*Requirement*
Repeat the data word for word. Do not include the pictures.

*Dataset content*

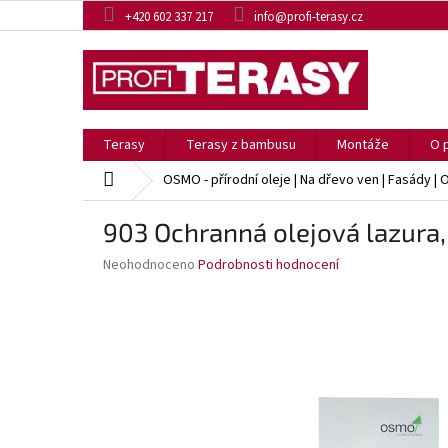
Přejít
+420 602 337 217
info@profi-terasy.cz
na
obsah
Terasy
Terasy z bambusu
Montáže
O 
Domů
OSMO - přírodní oleje | Na dřevo ven | Fasády | 
903 Ochranná olejová lazura, 
Průměrné
Neohodnoceno
Podrobnosti hodnocení
hodnocení
produktu
je
0,0
z
5
hvězdiček.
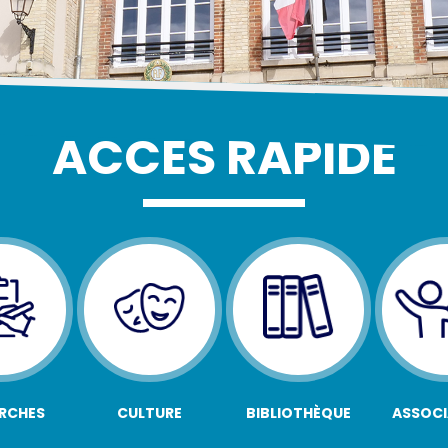
ACCÈS RAPIDE
RCHES
CULTURE
BIBLIOTHÈQUE
ASSOCI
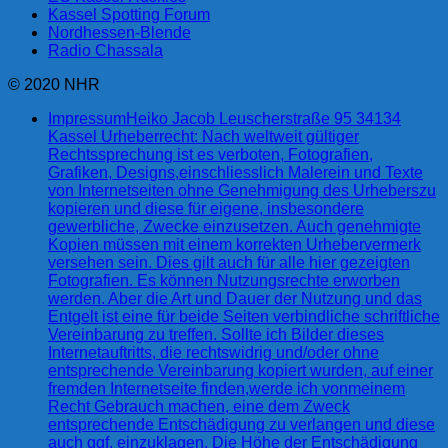
Kassel Spotting Forum
Nordhessen-Blende
Radio Chassala
© 2020 NHR
Impressum
Heiko Jacob Leuscherstraße 95 34134
Kassel Urheberrecht: Nach weltweit gültiger
Rechtssprechung ist es verboten, Fotografien,
Grafiken, Designs,einschliesslich Malerein und Texte
von Internetseiten ohne Genehmigung des Urheberszu
kopieren und diese für eigene, insbesondere
gewerbliche, Zwecke einzusetzen. Auch genehmigte
Kopien müssen mit einem korrekten Urhebervermerk
versehen sein. Dies gilt auch für alle hier gezeigten
Fotografien. Es können Nutzungsrechte erworben
werden. Aber die Art und Dauer der Nutzung und das
Entgelt ist eine für beide Seiten verbindliche schriftliche
Vereinbarung zu treffen. Sollte ich Bilder dieses
Internetauftritts, die rechtswidrig und/oder ohne
entsprechende Vereinbarung kopiert wurden, auf einer
fremden Internetseite finden,werde ich vonmeinem
Recht Gebrauch machen, eine dem Zweck
entsprechende Entschädigung zu verlangen und diese
auch ggf. einzuklagen. Die Höhe der Entschädigung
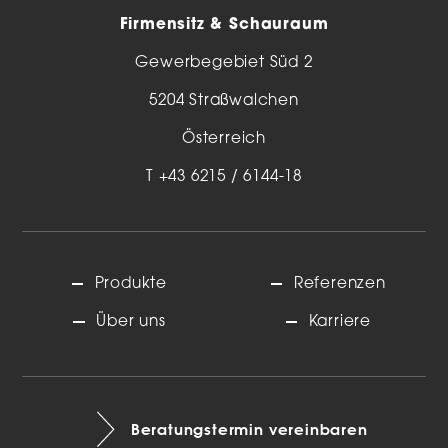
Firmensitz & Schauraum
Gewerbegebiet Süd 2
5204 Straßwalchen
Österreich
T
+43 6215 / 6144-18
Produkte
Referenzen
Über uns
Karriere
Beratungstermin vereinbaren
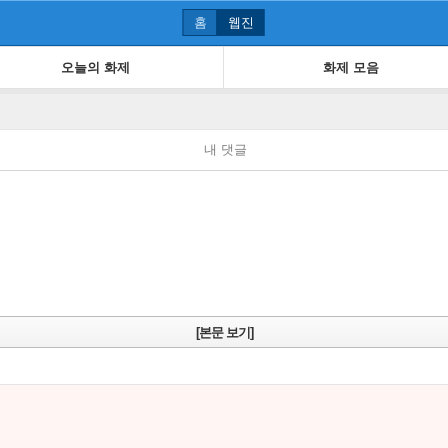
홈
웹진
오늘의 화제
화제 모음
내 댓글
[본문 보기]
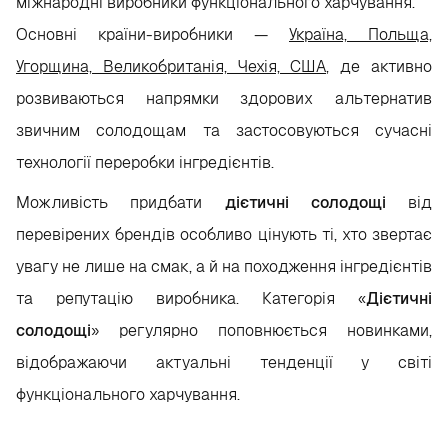
міжнародні виробники функціонального харчування.
Основні країни-виробники —
Україна, Польща,
Угорщина, Великобританія, Чехія, США,
де активно
розвиваються напрямки здорових альтернатив
звичним солодощам та застосовуються сучасні
технології переробки інгредієнтів.
Можливість придбати
дієтичні солодощі
від
перевірених брендів особливо цінують ті, хто звертає
увагу не лише на смак, а й на походження інгредієнтів
та репутацію виробника. Категорія «
Дієтичні
солодощі
» регулярно поповнюється новинками,
відображаючи актуальні тенденції у світі
функціонального харчування.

*Written answer*
Přejít
+420 602 337 217
info@profi-terasy.cz
na
obsah
Terasy
Terasy z bambusu
Montáže
O 
Domů
OSMO - přírodní oleje | Na dřevo ven | Fasády | 
903 Ochranná olejová lazura, 
Průměrné
Neohodnoceno
Podrobnosti hodnocení
hodnocení
produktu
je
0,0
z
5
hvězdiček.
ACCÈS RAPIDE
RCHES
CULTURE
BIBLIOTHÈQUE
ASSOCI
Kassel Spotting Forum
Nordhessen-Blende
Radio Chassala
© 2020 NHR
Impressum
Heiko Jacob Leuscherstraße 95 34134
Kassel Urheberrecht: Nach weltweit gültiger
Rechtssprechung ist es verboten, Fotografien,
Grafiken, Designs,einschliesslich Malerein und Texte
von Internetseiten ohne Genehmigung des Urheberszu
kopieren und diese für eigene, insbesondere
gewerbliche, Zwecke einzusetzen. Auch genehmigte
Kopien müssen mit einem korrekten Urhebervermerk
versehen sein. Dies gilt auch für alle hier gezeigten
Fotografien. Es können Nutzungsrechte erworben
werden. Aber die Art und Dauer der Nutzung und das
Entgelt ist eine für beide Seiten verbindliche schriftliche
Vereinbarung zu treffen. Sollte ich Bilder dieses
Internetauftritts, die rechtswidrig und/oder ohne
entsprechende Vereinbarung kopiert wurden, auf einer
fremden Internetseite finden,werde ich vonmeinem
Recht Gebrauch machen, eine dem Zweck
entsprechende Entschädigung zu verlangen und diese
auch ggf. einzuklagen. Die Höhe der Entschädigung
Firmensitz & Schauraum
Gewerbegebiet Süd 2
5204 Straßwalchen
Österreich
T
+43 6215 / 6144-18
Produkte
Referenzen
Über uns
Karriere
Beratungstermin vereinbaren
홈
웹진
오늘의 화제
화제 모음
내 댓글
[본문 보기]
міжнародні виробники функціонального харчування.
Основні країни-виробники —
Україна, Польща,
Угорщина, Великобританія, Чехія, США,
де активно
розвиваються напрямки здорових альтернатив
звичним солодощам та застосовуються сучасні
технології переробки інгредієнтів.
Можливість придбати
дієтичні солодощі
від
перевірених брендів особливо цінують ті, хто звертає
увагу не лише на смак, а й на походження інгредієнтів
та репутацію виробника. Категорія «
Дієтичні
солодощі
» регулярно поповнюється новинками,
відображаючи актуальні тенденції у світі
функціонального харчування.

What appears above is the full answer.